Sementara, lagi-lagi nama Puan Maharani berada di urutan bawah dengan capaian 1,1 persen saja.
Namun tiba-tiba, nama Puan Maharani mencuat dan berhasil mengalahkan tokoh-tokoh beken yang biasa bertengger di puncak survei, sebut saja Ganjar Pranowo dan Anies Baswedan. Hasil survei Citra Opini Polling Study (COPS) menyebutkan, ketua DPR RI itu berada di posisi puncak dengan capaian 13,2 persen.
Hebatnya lagi, Puan berhasil mengalahkan Ganjar yang berada di posisi kedua dengan capaian 8,2 persen dan Anies Baswedan sebesar 8,1 persen. Nama Prabowo Subianto tidak masuk dalam survei karena lembaga ini berdalih melakukan survei terhadap tokoh-tokoh muda dalam pertarungan Pilpres 2024.
Publik pastinya terkejut dengan hasil survei ini. Puan Maharani yang dalam beberapa kali survei tak mampu berkata banyak, mendadak muncul sebagai jawara. Publik patut skeptis dan mempertanyakan kredibilitas lembaga survei COPS.
Benar saja, saat berita tentang keunggulan Puan Maharani atas Ganjar Pranowo dan Anies diupload di media sosial, komentar-komentar julid bermunculan. Tak sedikit dari netijen yang menganggap survei ini setingan dan bahkan ada yang dengan tegas mempertanyakan lembaga surveinya. Jangan-jangan lembaga survei abal-abal?
"Lembaga survei apa ini? Kok baru dengar," cuit akun @Nomnom di akun twitter.
"Jadi ketum Partai PDIP aja belum tentu bisa kepilih, apalagi mau Nyapres.

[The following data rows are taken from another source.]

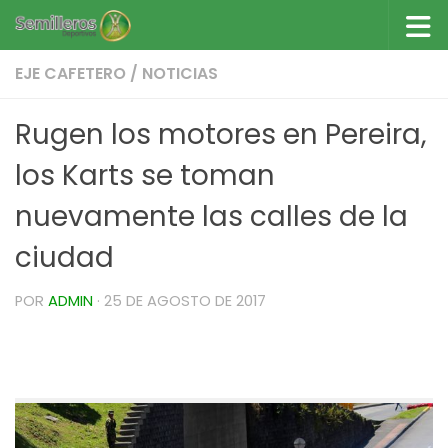
Saltar al contenido
EJE CAFETERO
/
NOTICIAS
Rugen los motores en Pereira,
los Karts se toman
nuevamente las calles de la
ciudad
POR
ADMIN
·
25 DE AGOSTO DE 2017
Rugen los motores en Pereira, los Karts se toman
nuevamente las calles de la ciudad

Ga bakalan bisa kau kalahkan elektabilitas Ganjar Pranowo dan Risma," timpal akun @muis___
Wajar jika masyarakat tidak percaya dengan hasil survei itu. Selain fakta bahwa Puan beberapa kali terseok di dasar klasmen sejumlah lembaga survei, selama ini ia juga belum mampu mengungguli tingkat elektabilitas calon kuat lain semisal Ganjar, Prabowo dan Anies. Belum lagi, banyak pihak yang menilai jika Puan belum mampu berbuat banyak dalam percaturan politik di tanah air.
Masyarakat Mulai Cerdas
Literasi politik masyarakat Indonesia, diakui atau tidak sudah mulai meningkat. Cara-cara lama, semisal memanfaatkan lembaga survei untuk mengubah opini publik, tentu akan mendapat perlawanan cukup keras. Apalagi, framing yang diciptakan tergolong sangat aneh bahkan 'dipaksakan'.
Jika sebelumnya nama Puan Maharani mampu bersaing dengan nama-nama besar lain pada survei-survei sebelumnya, tentu hasil survei COPS ini tak akan jadi soal. Namun karena nama Puan awalnya tak berkutik dan mendadak memenangkan pertarungan elektabilitas, tentu menjadi hal yang wagu.
Tak salah jika publik menganggap survei itu akal-akalan semata. Apalagi, sejumlah fakta mengejutkan juga dihadirkan dalam survei tersebut.
Misalnya munculnya nama Budiman Sudjatmiko, politisi PDIP yang juga mendapatkan suara cukup besar dan menduduki peringkat keempat dengan capaian elektabilitas sebesar 7,2 persen. Capaian itu bahkan mengungguli Gubernur Jawa Barat, Ridwan Kamil di angka 6,2 persen.
Banyak pihak menduga, munculnya nama Budiman dikarenakan survei dilakukan di kalangan internal PDI Perjuangan. Sebab selain nama Puan pada posisi teratas, kemunculan nama Budiman juga hal yang mengejutkan mengingat praktis Budiman tak pernah disebut dalam survei-survei lembaga lainnya.
Lalu apakah Puan Maharani patut jumawa dengan hasil survei COPS ini? Saya rasa tak perlu. Mereka seharusnya juga ikut mempertanyakan kredibilitas lembaga survei yang diketuai Ziyad Falahi itu.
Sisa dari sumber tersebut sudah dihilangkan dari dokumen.